Das Mini-Werk in Oxford stand vier Wochen lang still, obwohl es gut ausgelastet ist. Doch das Brexit-Risiko war BMW zu heikel
Das Mini-Werk in Oxford stand vier Wochen lang still, obwohl es gut ausgelastet ist. Doch das Brexit-Risiko war BMW zu heikel
© Dan Wilton
Die englische Autoindustrie hat alles erlebt: Glanz, Niedergang, Wiederaufstieg. Dieses Mal könnte der Abstieg endgültig sein – nicht nur wegen des Brexits

So kann es enden. Ein schmaler Fußweg schlängelt sich zu einem künstlich aufgeschütteten Hügel, auf dem eisiger Wind Narzissen zerzaust. Die Landschaftsarchitekten haben hier ein Bächlein fließen lassen, am Rand des Wegs steht eine kleine Tafel, die an den Autopionier Herbert Austin erinnert. Ein alter Labrador schleppt sich den Weg hinauf, und ein paar Meter weiter vertritt sich dessen Besitzer die Beine, die Augen zusammengekniffen, die Hände in den Taschen seiner Windjacke. Bis ganz zum Schluss arbeitete Phil Taylor hier im Werk.

Phil Taylor arbeitete im Autowerk Longbridge
Phil Taylor arbeitete im Autowerk Longbridge (Foto: Dan Wilton)
© Dan Wilton

Fast zwei Jahrzehnte waren es: angefangen am Band, dann aufgestiegen. Taylor nimmt die Rechte aus der Tasche und deutet in alle Himmelsrichtungen. „Presswerk …“, sagt er. „Karosseriebau … Lackiererei … Sattlerei … Endmontage.“ Von da hinten kamen die Züge, die im Takt der Produktion die Neuwagen abtransportierten. Und dort, jenseits von Tor Q, das nicht mehr steht, war der Park, in dem die legendären Streikversammlungen stattfanden.

Noch Spuren von alldem zu finden fällt selbst Phil Taylor schwer. Rundum stehen jetzt riesige Hallen: Einkaufszentren, Systemgastronomie, ein Altersheim, am Rand entstehen Wohnungen. „Traurig, dass alles weg ist“, sagt Taylor, den Labrador tätschelnd.

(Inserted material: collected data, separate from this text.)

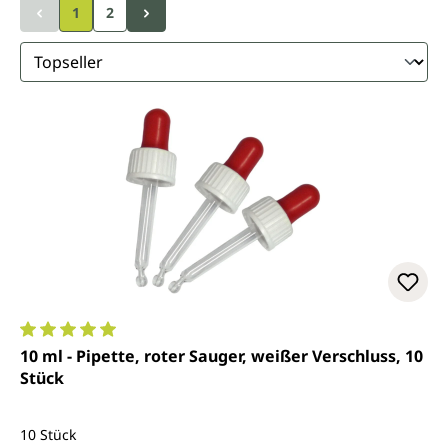
1
2
Durchschnittliche Bewertung von 5 von 5 Sternen
10 ml - Pipette, roter Sauger, weißer Verschluss, 10
Stück
10 Stück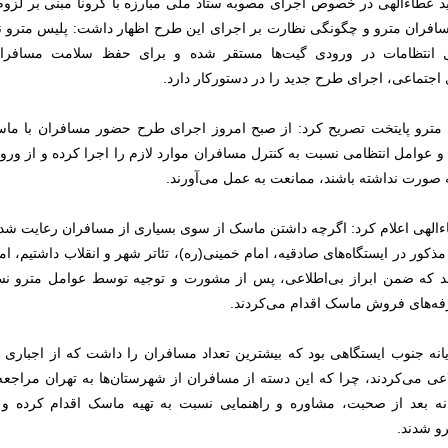
عطاءالهی در خصوص اجرای مصوبه ستاد ملی مبارزه با کرونا مبنی بر لزوم 
فران مترو و چگونگی نظارت بر اجرای این طرح اظهار داشت: پلیس مترو نی
 انتظامات در ورودی گیت‌ها مستقر شده و برای حفظ سلامت مسافرا
 اجتماعی، اجرای طرح جدید را در دستورکار دارد.
ترو پایتخت تصریح کرد:‌ از صبح امروز اجرای طرح حضور مسافران با ما
و عوامل انتظامی نسبت به کنترل مسافران موارد لازم را اجرا کرده و از ورو
صورت نداشته باشند، ممانعت به عمل می‌آورند.
لهی اعلام کرد: اگرچه داشتن ماسک از سوی بسیاری از مسافران رعایت شده
ذکور در ایستگاه‌های صادقیه، امام خمینی(ره)، تئاتر شهر و انقلاب داشتیم، اما
د که ضمن ابراز بی‌اطلاعی، پس از مشورت و توجیه توسط عوامل مترو نسب
ه‌های فروش ماسک اقدام می‌کردند.
یانه جنوب ایستگاهی بود که بیشترین تعداد مسافران را داشت که از اجباری
اعی می‌کردند، چرا که این دسته از مسافران از شهرستان‌ها به تهران مراجعه 
نه بعد از صحبت، مشاوره و راهنمایی نسبت به تهیه ماسک اقدام کرده و
و شدند.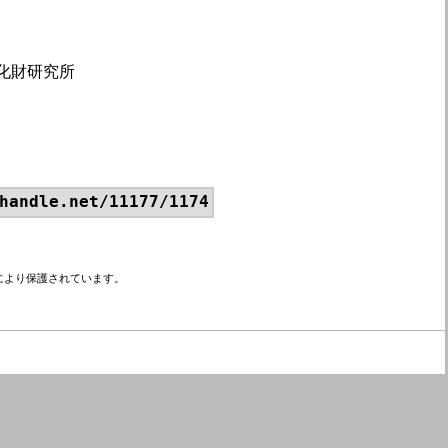
化財研究所
handle.net/11177/1174
により保護されています。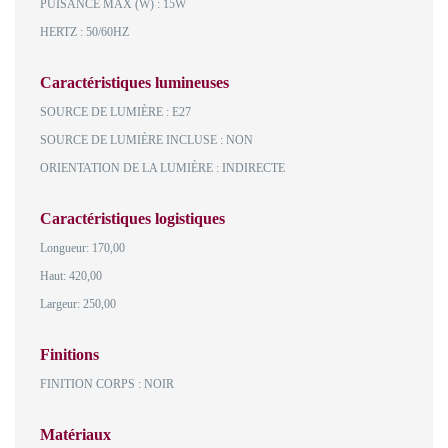
PUISANCE MAX (W) : 15W
HERTZ : 50/60HZ
Caractéristiques lumineuses
SOURCE DE LUMIÈRE : E27
SOURCE DE LUMIÈRE INCLUSE : NON
ORIENTATION DE LA LUMIÈRE : INDIRECTE
Caractéristiques logistiques
Longueur: 170,00
Haut: 420,00
Largeur: 250,00
Finitions
FINITION CORPS : NOIR
Matériaux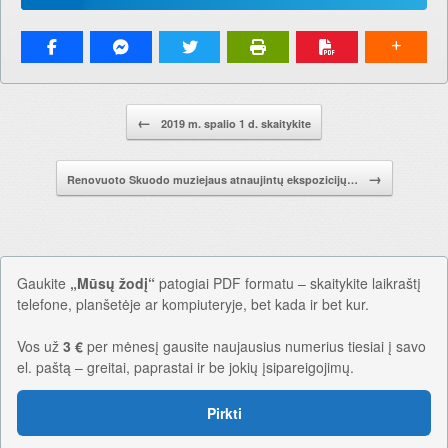
Pranešimo navigacija.
←
2019 m. spalio 1 d. skaitykite
→
Renovuoto Skuodo muziejaus atnaujintų ekspozicijų…
Gaukite
„Mūsų žodį“
patogiai PDF formatu – skaitykite laikraštį
telefone, planšetėje ar kompiuteryje, bet kada ir bet kur.
Vos už
3 €
per mėnesį gausite naujausius numerius tiesiai į savo
el. paštą – greitai, paprastai ir be jokių įsipareigojimų.
Pirkti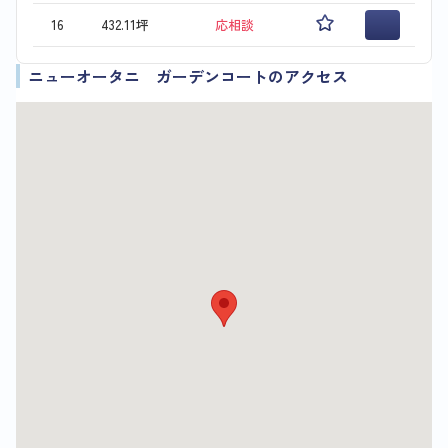
16
432.11坪
応相談
ニューオータニ ガーデンコートのアクセス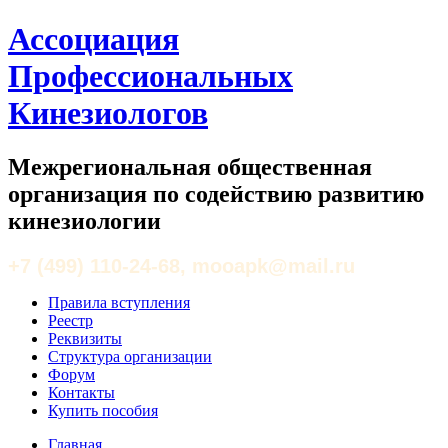
Ассоциация
Профессиональных
Кинезиологов
Межрегиональная общественная
организация по содействию развитию
кинезиологии
+7 (499) 110-24-68, mooapk@mail.ru
Правила вступления
Реестр
Реквизиты
Структура организации
Форум
Контакты
Купить пособия
Главная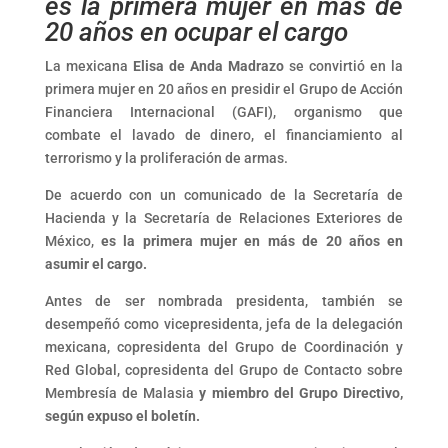
es la primera mujer en más de
20 años en ocupar el cargo
La mexicana
Elisa de Anda Madrazo
se convirtió en la
primera mujer en 20 años en presidir el Grupo de Acción
Financiera Internacional (GAFI), organismo que
combate el lavado de dinero, el financiamiento al
terrorismo y la proliferación de armas.
De acuerdo con un comunicado de la Secretaría de
Hacienda y la Secretaría de Relaciones Exteriores de
México,
es la primera mujer en más de 20 años en
asumir el cargo.
Antes de ser nombrada presidenta, también se
desempeñó como vicepresidenta, jefa de la delegación
mexicana, copresidenta del Grupo de Coordinación y
Red Global, copresidenta del Grupo de Contacto sobre
Membresía de Malasia
y miembro del Grupo Directivo,
según expuso el boletín.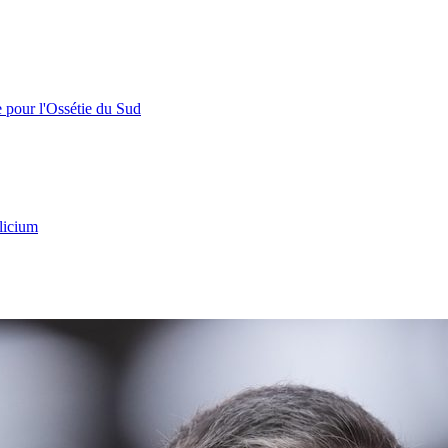
e pour l'Ossétie du Sud
licium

Longbridge vor den Toren von Birmingham war einmal die größte Autofabrik Europas. Hier begann mit dem Austin Seven die Automobilisierung der alten Welt, hier stand die Wiege des Mini, es war so etwas wie das Detroit, das Wolfsburg von England. Hundert Jahre bestand das Werk, bis es 2005 schließen musste und die Überreste des britischen Massenautomobilbaus an die Chinesen verschleudert wurden. Taylor durfte noch ein halbes Jahr bleiben, für Abbauarbeiten.

Dabei gehörten englische Autos einst zu den besten und begehrtesten der Welt. Die Industrie auf der Insel war tonangebend, bevor sie in den 70ern und 80ern ihren nahezu vollständigen Untergang erlebte, an deren Ende MG Rover in Longbridge schloss. Erst nach der Finanzkrise vor zehn Jahren vollzog sich ein überraschender Wiederaufstieg – nicht nur, weil Jaguar Land Rover (JLR) gerettet wurde. BMW machte den New Mini zum Erfolg, bei Rolls-Royce und Bentley belebten BMW und VW den Bau von Superluxusautos wieder. Nissan, Toyota und Honda entdeckten England seit den Achtzigern als Einfallstor in den EU-Markt. England baute wieder so viele Autos wie Frankreich, zeitweise überholten die Exporte die Importe. Und alles sah danach aus, als sei da noch mehr drin.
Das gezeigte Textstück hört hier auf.